→ **What this task involves**
Without including any images, output the listing below exactly.

══════

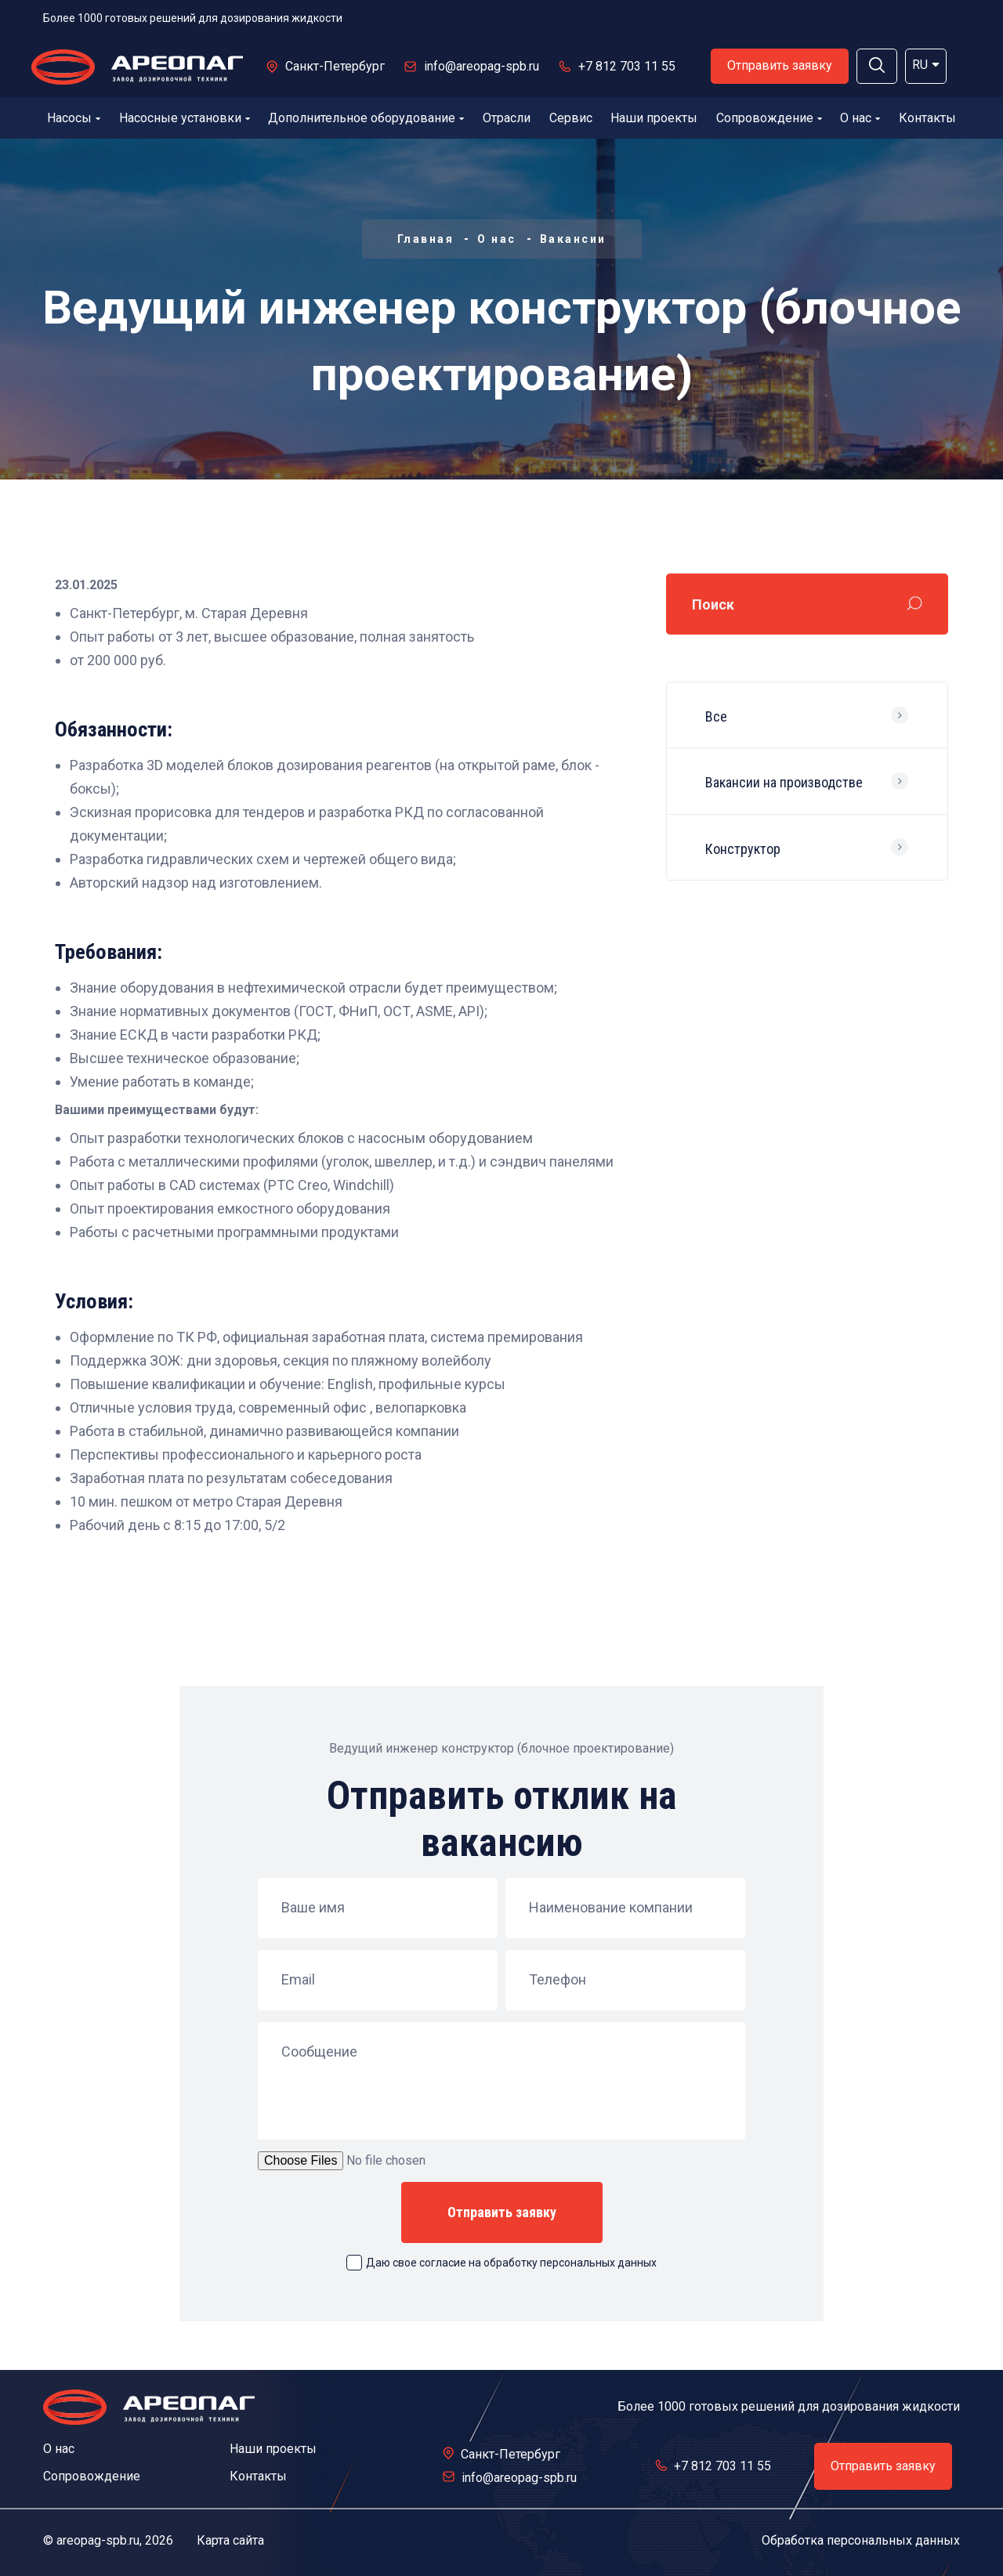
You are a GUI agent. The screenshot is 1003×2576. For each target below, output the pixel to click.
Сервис (570, 117)
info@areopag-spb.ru (481, 66)
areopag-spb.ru (97, 2540)
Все (716, 716)
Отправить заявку (779, 65)
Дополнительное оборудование (366, 117)
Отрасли (506, 117)
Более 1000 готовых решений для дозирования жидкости (192, 18)
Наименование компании (611, 1908)
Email (298, 1980)
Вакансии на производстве (784, 782)
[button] (876, 66)
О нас (860, 117)
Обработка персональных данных (861, 2540)
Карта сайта (230, 2540)
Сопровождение (769, 117)
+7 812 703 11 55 (626, 66)
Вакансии (573, 239)
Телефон (557, 1980)
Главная (425, 239)
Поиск (713, 604)
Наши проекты (653, 117)
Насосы (73, 117)
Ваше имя (313, 1908)
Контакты (927, 117)
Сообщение (319, 2052)
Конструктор (742, 849)
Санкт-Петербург (335, 66)
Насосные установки (184, 117)
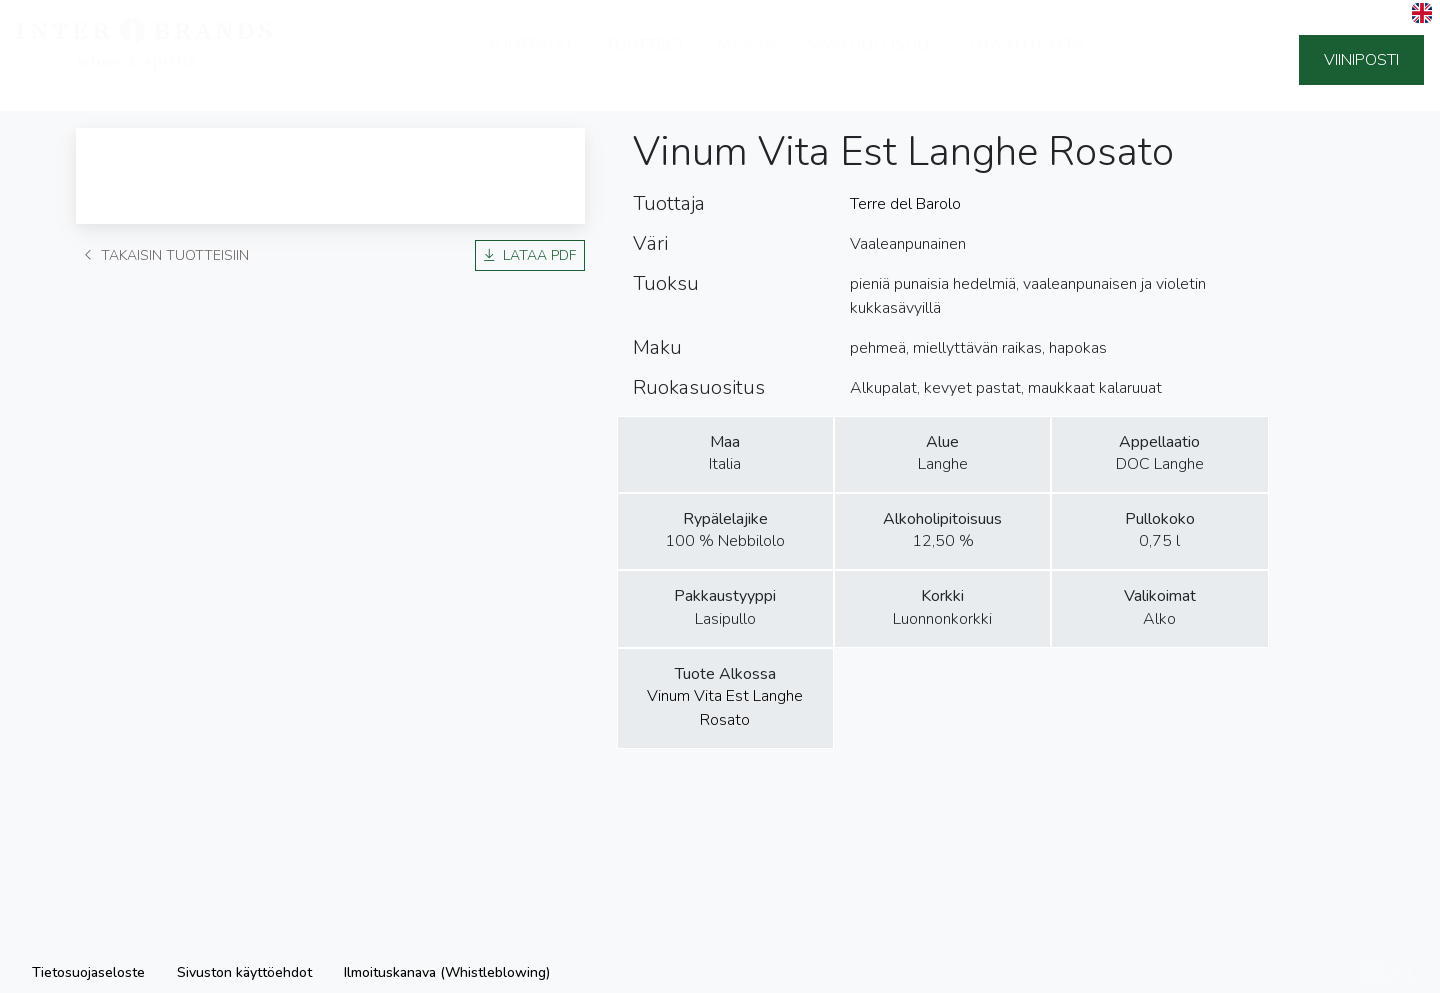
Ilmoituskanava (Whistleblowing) (447, 972)
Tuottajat (530, 60)
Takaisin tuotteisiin (166, 255)
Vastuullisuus (873, 60)
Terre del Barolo (905, 204)
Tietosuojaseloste (88, 972)
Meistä (746, 60)
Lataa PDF (530, 255)
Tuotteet (645, 60)
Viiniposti (1361, 60)
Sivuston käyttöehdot (244, 972)
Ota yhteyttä (1028, 60)
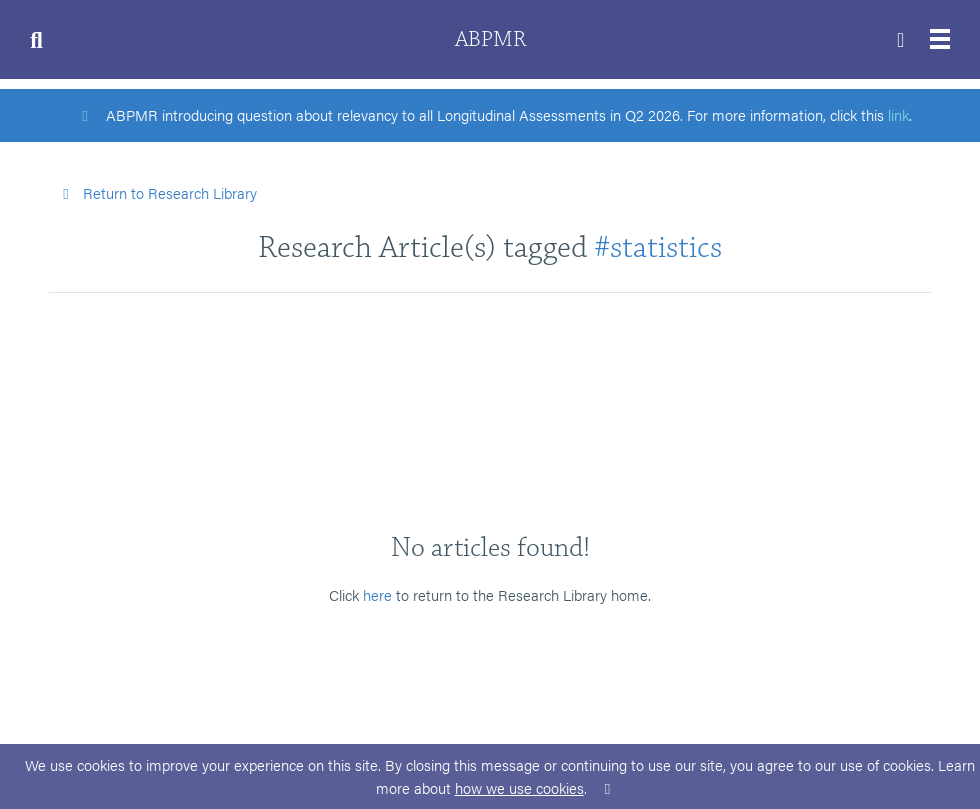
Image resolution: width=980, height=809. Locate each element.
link (898, 114)
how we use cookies (519, 787)
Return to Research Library (157, 192)
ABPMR (490, 39)
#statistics (658, 247)
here (377, 594)
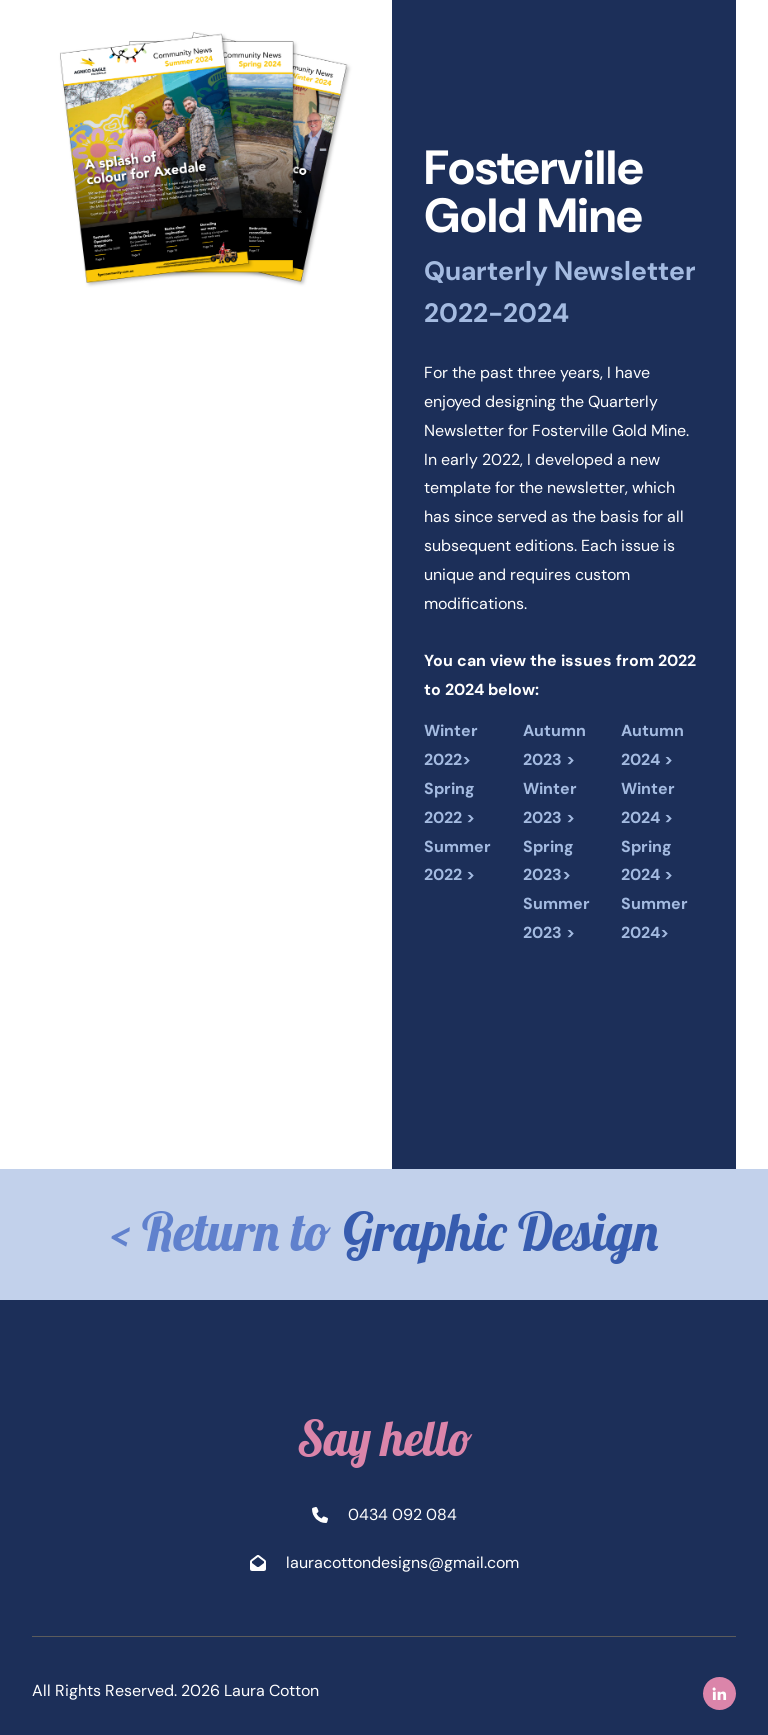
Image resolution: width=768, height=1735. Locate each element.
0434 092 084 (402, 1514)
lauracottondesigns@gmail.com (402, 1562)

══════

→ **Answer below**
You are a GUI agent. The screenshot is 1003×2576. For each target below, output the pixel to click.
Сервис (570, 117)
info@areopag-spb.ru (481, 66)
areopag-spb.ru (97, 2540)
Все (716, 716)
Отправить заявку (779, 65)
Дополнительное оборудование (366, 117)
Отрасли (506, 117)
Более 1000 готовых решений для дозирования жидкости (192, 18)
Наименование компании (611, 1908)
Email (298, 1980)
Вакансии на производстве (784, 782)
[button] (876, 66)
О нас (860, 117)
Обработка персональных данных (861, 2540)
Карта сайта (230, 2540)
Сопровождение (769, 117)
+7 812 703 11 55 (626, 66)
Вакансии (573, 239)
Телефон (557, 1980)
Главная (425, 239)
Поиск (713, 604)
Наши проекты (653, 117)
Насосы (73, 117)
Ваше имя (313, 1908)
Контакты (927, 117)
Сообщение (319, 2052)
Конструктор (742, 849)
Санкт-Петербург (335, 66)
Насосные установки (184, 117)
Ilmoituskanava (Whistleblowing) (447, 972)
Tuottajat (530, 60)
Takaisin tuotteisiin (166, 255)
Vastuullisuus (873, 60)
Terre del Barolo (905, 204)
Tietosuojaseloste (88, 972)
Meistä (746, 60)
Lataa PDF (530, 255)
Tuotteet (645, 60)
Viiniposti (1361, 60)
Sivuston käyttöehdot (244, 972)
Ota yhteyttä (1028, 60)
Image resolution: width=980, height=809. Locate each element.
link (898, 114)
how we use cookies (519, 787)
Return to Research Library (157, 192)
ABPMR (490, 39)
#statistics (658, 247)
here (377, 594)
Image resolution: width=768, height=1735. Locate each element.
0434 092 084 (402, 1514)
lauracottondesigns@gmail.com (402, 1562)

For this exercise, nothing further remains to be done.